■ Exercise objective: All of the entries are to be repeated exactly, with no pictures included.

■ Task material:
---*---
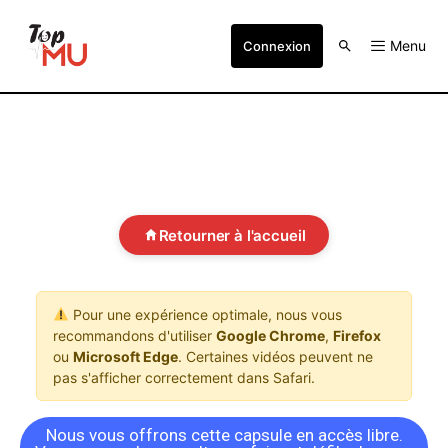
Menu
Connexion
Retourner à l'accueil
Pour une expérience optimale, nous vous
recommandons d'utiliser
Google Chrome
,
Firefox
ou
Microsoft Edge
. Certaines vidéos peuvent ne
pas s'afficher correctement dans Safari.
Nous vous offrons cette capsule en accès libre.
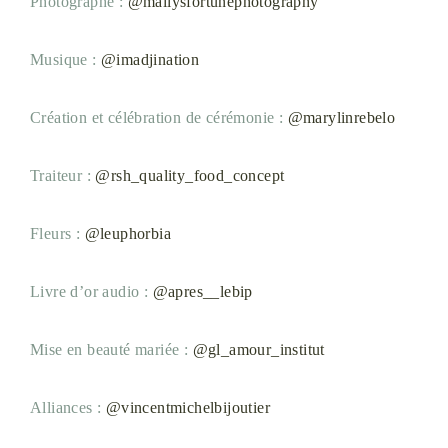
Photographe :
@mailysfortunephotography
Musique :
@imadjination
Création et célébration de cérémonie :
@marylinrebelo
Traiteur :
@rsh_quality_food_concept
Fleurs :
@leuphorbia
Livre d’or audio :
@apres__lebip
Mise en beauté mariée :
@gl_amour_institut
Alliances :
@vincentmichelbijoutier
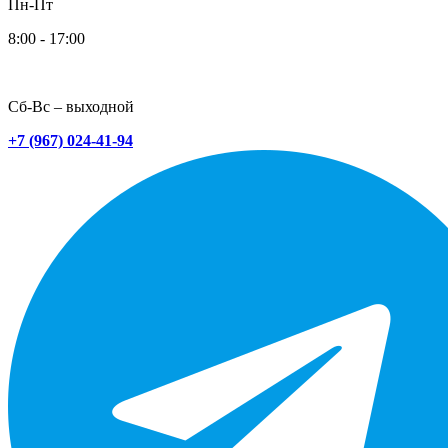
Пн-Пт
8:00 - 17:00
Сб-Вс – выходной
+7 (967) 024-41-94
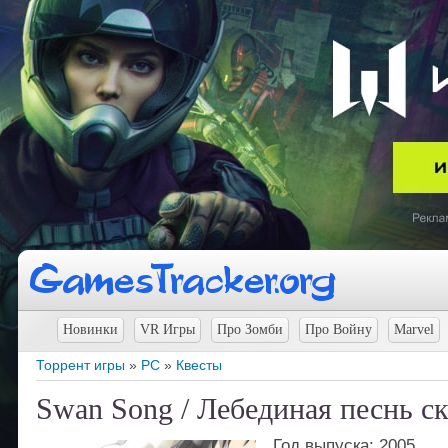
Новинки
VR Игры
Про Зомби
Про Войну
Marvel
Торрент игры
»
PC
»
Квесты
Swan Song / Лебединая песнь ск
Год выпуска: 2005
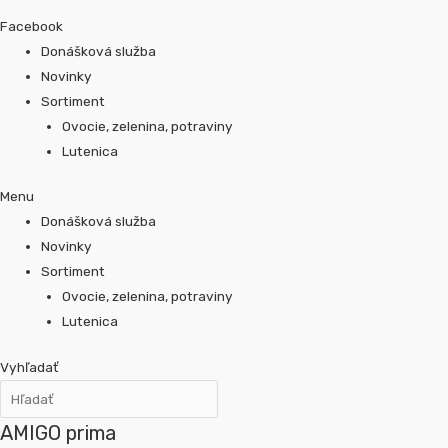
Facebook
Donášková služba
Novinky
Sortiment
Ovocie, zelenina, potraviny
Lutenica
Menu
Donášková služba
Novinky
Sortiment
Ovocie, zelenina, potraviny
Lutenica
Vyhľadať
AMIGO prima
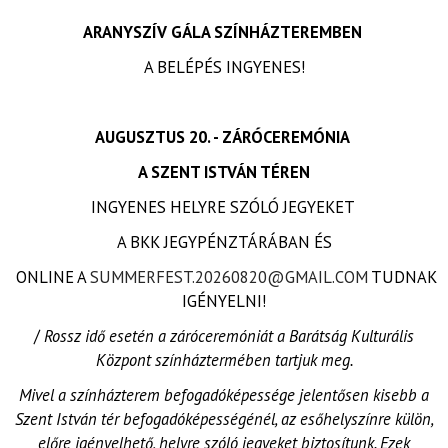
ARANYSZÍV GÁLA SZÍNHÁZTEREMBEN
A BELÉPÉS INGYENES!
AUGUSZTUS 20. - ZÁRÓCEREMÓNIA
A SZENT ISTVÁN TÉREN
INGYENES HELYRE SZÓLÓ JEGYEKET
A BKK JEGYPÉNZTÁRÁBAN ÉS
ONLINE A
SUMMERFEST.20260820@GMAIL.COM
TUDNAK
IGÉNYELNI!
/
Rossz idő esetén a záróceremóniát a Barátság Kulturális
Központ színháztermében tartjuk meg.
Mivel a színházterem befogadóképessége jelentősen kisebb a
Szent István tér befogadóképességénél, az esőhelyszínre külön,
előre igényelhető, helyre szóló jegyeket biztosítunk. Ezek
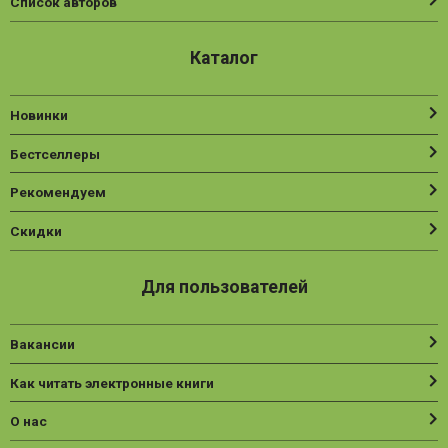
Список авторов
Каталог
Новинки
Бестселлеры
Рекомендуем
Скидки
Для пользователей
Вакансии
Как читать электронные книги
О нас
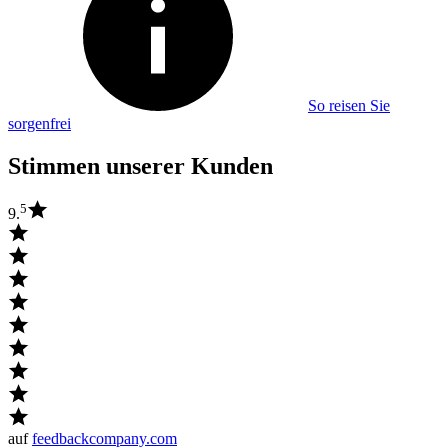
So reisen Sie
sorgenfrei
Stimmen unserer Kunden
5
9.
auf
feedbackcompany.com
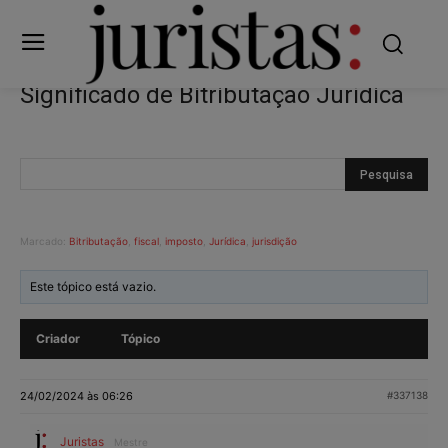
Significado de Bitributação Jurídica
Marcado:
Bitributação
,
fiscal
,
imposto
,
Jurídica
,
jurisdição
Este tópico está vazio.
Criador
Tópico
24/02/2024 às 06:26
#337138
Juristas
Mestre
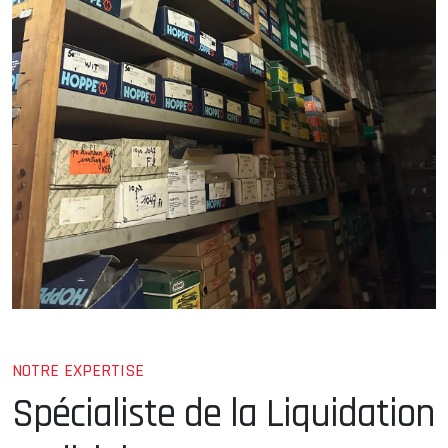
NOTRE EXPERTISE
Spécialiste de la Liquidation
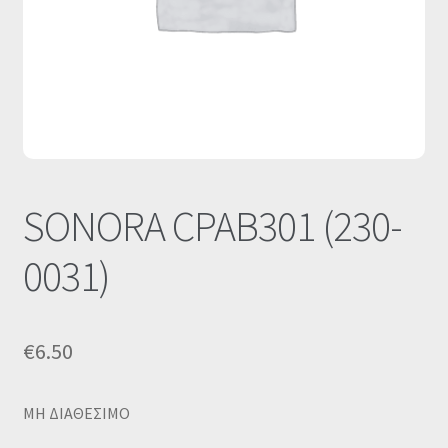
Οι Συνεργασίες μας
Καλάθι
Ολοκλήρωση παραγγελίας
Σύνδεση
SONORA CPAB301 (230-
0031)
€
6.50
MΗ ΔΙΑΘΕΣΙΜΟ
---*---
■ Result of this task:
Menu
Connexion
Retourner à l'accueil
Pour une expérience optimale, nous vous
recommandons d'utiliser
Google Chrome
,
Firefox
ou
Microsoft Edge
. Certaines vidéos peuvent ne
pas s'afficher correctement dans Safari.
Nous vous offrons cette capsule en accès libre.
Photographe :
@mailysfortunephotography
Musique :
@imadjination
Création et célébration de cérémonie :
@marylinrebelo
Traiteur :
@rsh_quality_food_concept
Fleurs :
@leuphorbia
Livre d’or audio :
@apres__lebip
Mise en beauté mariée :
@gl_amour_institut
Alliances :
@vincentmichelbijoutier
Пн-Пт
8:00 - 17:00
Сб-Вс – выходной
+7 (967) 024-41-94
Новинки
VR Игры
Про Зомби
Про Войну
Marvel
Торрент игры
»
PC
»
Квесты
Swan Song / Лебединая песнь ск
Год выпуска: 2005
Facebook
Donášková služba
Novinky
Sortiment
Ovocie, zelenina, potraviny
Lutenica
Menu
Donášková služba
Novinky
Sortiment
Ovocie, zelenina, potraviny
Lutenica
Vyhľadať
AMIGO prima
ARANYSZÍV GÁLA SZÍNHÁZTEREMBEN
A BELÉPÉS INGYENES!
AUGUSZTUS 20. - ZÁRÓCEREMÓNIA
A SZENT ISTVÁN TÉREN
INGYENES HELYRE SZÓLÓ JEGYEKET
A BKK JEGYPÉNZTÁRÁBAN ÉS
ONLINE A
SUMMERFEST.20260820@GMAIL.COM
TUDNAK
IGÉNYELNI!
/
Rossz idő esetén a záróceremóniát a Barátság Kulturális
Központ színháztermében tartjuk meg.
Mivel a színházterem befogadóképessége jelentősen kisebb a
Szent István tér befogadóképességénél, az esőhelyszínre külön,
előre igényelhető, helyre szóló jegyeket biztosítunk. Ezek
Список авторов
Каталог
Новинки
Бестселлеры
Рекомендуем
Скидки
Для пользователей
Вакансии
Как читать электронные книги
О нас
So reisen Sie
sorgenfrei
Stimmen unserer Kunden
5
9.
auf
feedbackcompany.com
Significado de Bitributação Jurídica
Marcado:
Bitributação
,
fiscal
,
imposto
,
Jurídica
,
jurisdição
Este tópico está vazio.
Criador
Tópico
24/02/2024 às 06:26
#337138
Juristas
Mestre
NOTRE EXPERTISE
Spécialiste de la Liquidation
Οι Συνεργασίες μας
Καλάθι
Ολοκλήρωση παραγγελίας
Σύνδεση
SONORA CPAB301 (230-
0031)
€
6.50
MΗ ΔΙΑΘΕΣΙΜΟ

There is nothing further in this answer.